Genau dasselbe Konzept ist auch bei den typischen Problemfaellen gerade 
im Kommunalbereich zu finden. In der Regel findet man fuer jede einzelne 
Strasse in den verschiedenen Datensets einer Kommune so drei bis acht 
verschiedene Schreibweisen. Ein Matching ueber mehrere Datenquellen 
hinweg ist dann jedes Mal ein Krampf. Hier koennte man dann auch sagen, 
dass es einen beliebigen fuehrenden Knowledge Graph fuer das 
Strassenverzeichnis gibt – und sei es Wikidata, ganz ketzerisch gesagt. 
Hauptsache es gibt stabile URIs als Identifier. Und dann kann ich diesen 
URI in allen anderen Systemen anstelle des Strassennamens nehmen.

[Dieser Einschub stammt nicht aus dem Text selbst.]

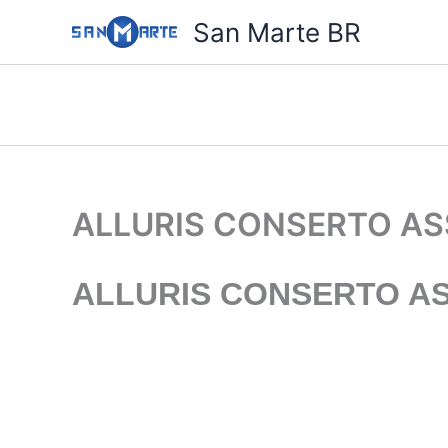
Ir
San Marte BR
para
o
conteúdo
ALLURIS CONSERTO AS
ALLURIS CONSERTO AS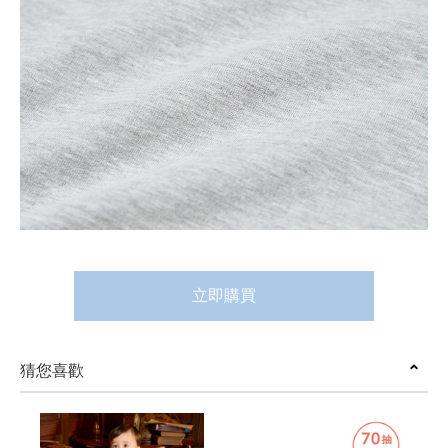
立即購買
猜您喜歡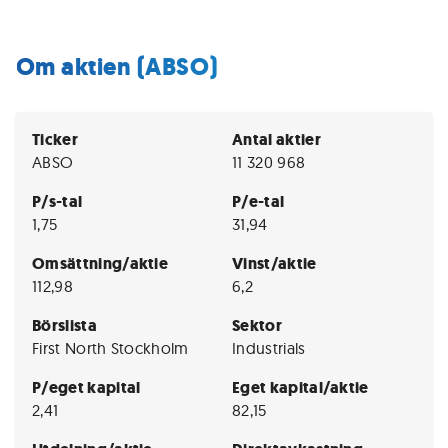
Om aktien (ABSO)
Ticker
Antal aktier
ABSO
11 320 968
P/s-tal
P/e-tal
1,75
31,94
Omsättning/aktie
Vinst/aktie
112,98
6,2
Börslista
Sektor
First North Stockholm
Industrials
P/eget kapital
Eget kapital/aktie
2,41
82,15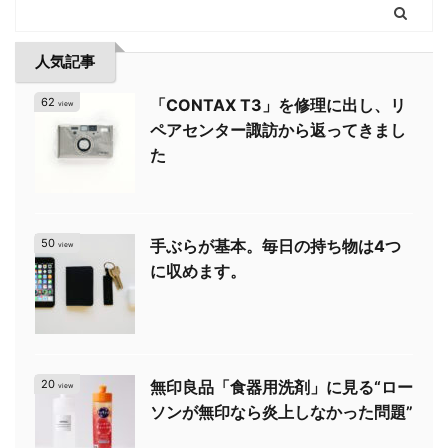
人気記事
62
「CONTAX T3」を修理に出し、リ
view
ペアセンター諏訪から返ってきまし
た
50
手ぶらが基本。毎日の持ち物は4つ
view
に収めます。
20
無印良品「食器用洗剤」に見る“ロー
view
ソンが無印なら炎上しなかった問題”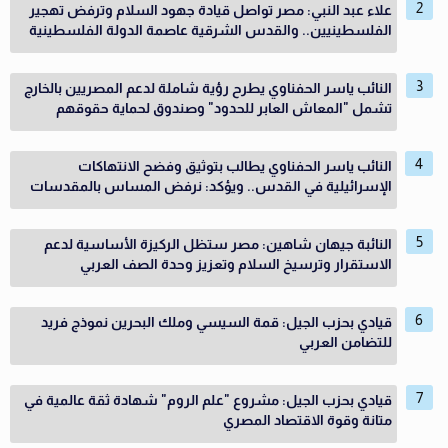
علاء عبد النبي: مصر تواصل قيادة جهود السلام وترفض تهجير
الفلسطينيين.. والقدس الشرقية عاصمة الدولة الفلسطينية
النائب ياسر الحفناوي يطرح رؤية شاملة لدعم المصريين بالخارج
تشمل "المعاش العابر للحدود" وصندوق لحماية حقوقهم
النائب ياسر الحفناوي يطالب بتوثيق وفضح الانتهاكات
الإسرائيلية في القدس.. ويؤكد: نرفض المساس بالمقدسات
النائبة جيهان شاهين: مصر ستظل الركيزة الأساسية لدعم
الاستقرار وترسيخ السلام وتعزيز وحدة الصف العربي
قيادي بحزب الجيل: قمة السيسي وملك البحرين نموذج فريد
للتضامن العربي
قيادي بحزب الجيل: مشروع "علم الروم" شهادة ثقة عالمية في
متانة وقوة الاقتصاد المصري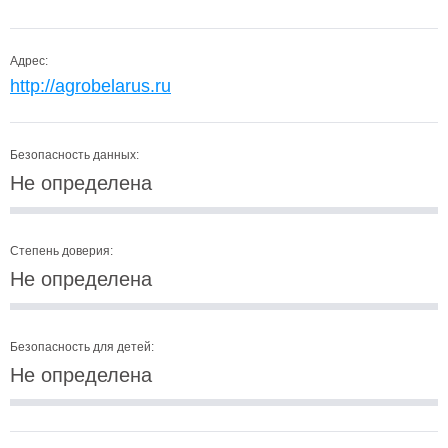
Адрес:
http://agrobelarus.ru
Безопасность данных:
Не определена
Степень доверия:
Не определена
Безопасность для детей:
Не определена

(Theoretisch kann man natuerlich auch immer z.B. den numerischen 
Strassenschluessel einer kommunalen Strassendatenbank o.ae. waehlen. 
Wenn man aber vom einen Graph den anderen verlinkt, kann ich mir das in 
der Ansicht durch das Label des verlinkten Elements ersetzen lassen. Ich 
tippe im UI quasi den Name/das Label des Datenobjekts ein, habe eine 
Autovervollstaendigung, waehle das Datenobjekt aus und bekomme einfach 
nur das Label/den richtigen Namen angezeigt. Hinter den Kulissen ist 
aber der URI verlinkt)


> Ich würde da gerne etwas einsteigen und mehr erfahren wollen. Kannst Du Dir vorstellen, zu dem Thema einen Vortrag, z.B. im OpenTransportMeetup, zu halten?

Tatsaechlich schraube ich mit einer Kollegin seit einer ganzen Weile 
daran herum, passendes Lernmaterial auszuarbeiten. Das koennte ich aber 
zB im OTM auch mal testen, wenn es mehr Form angenommen hat.